An iodine compound is produced by performing an iodination reaction using alcohol and hydroiodic acid while distilling off water from the reaction system. The alcohol is represented by the general formula R—OH, where R is an integer of a linear, branched or cyclic hydrocarbon group having 5 to 12 carbon atoms,
Scheme (1): R-OH + HI → R-I + H 2 O
In accordance with the present invention, an iodine compound is produced which is represented by the general formula R-I, wherein R is an integer of straight chain, branched or cyclic hydrocarbon group having 5 to 12 carbon atoms.

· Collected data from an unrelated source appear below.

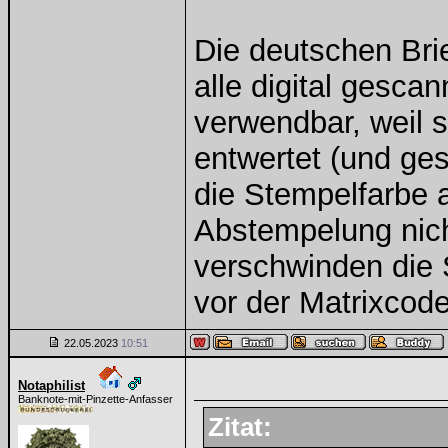
Die deutschen Bri
alle digital gesca
verwendbar, weil s
entwertet (und ge
die Stempelfarbe a
Abstempelung nich
verschwinden die 
vor der Matrixcode
22.05.2023
10:51
Notaphilist
Banknote-mit-Pinzette-Anfasser
Zitat:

The method for producing an iodine compound according to claim 1. The alcohol is represented by the general formula HO (CH ₂ ) _n OH, wherein n is an integer glycol of 2 or more and 12 or less,
Scheme _{(2): HO (CH 2} ) n OH + 2HI → I (CH 2) n I + 2H 2 O
_{2. The} method for producing an iodine compound according to claim 1, wherein a diiodine compound represented by the general formula I (CH ₂ ) _n I is used, wherein n is an integer of 2 or more and 12 or less. The iodination reaction is carried out while distilling off water so that the concentration of hydroiodic acid in the aqueous layer is 40% by weight or more and 58% by weight or less in the reaction system. A method for producing the iodine compound according to claim 1.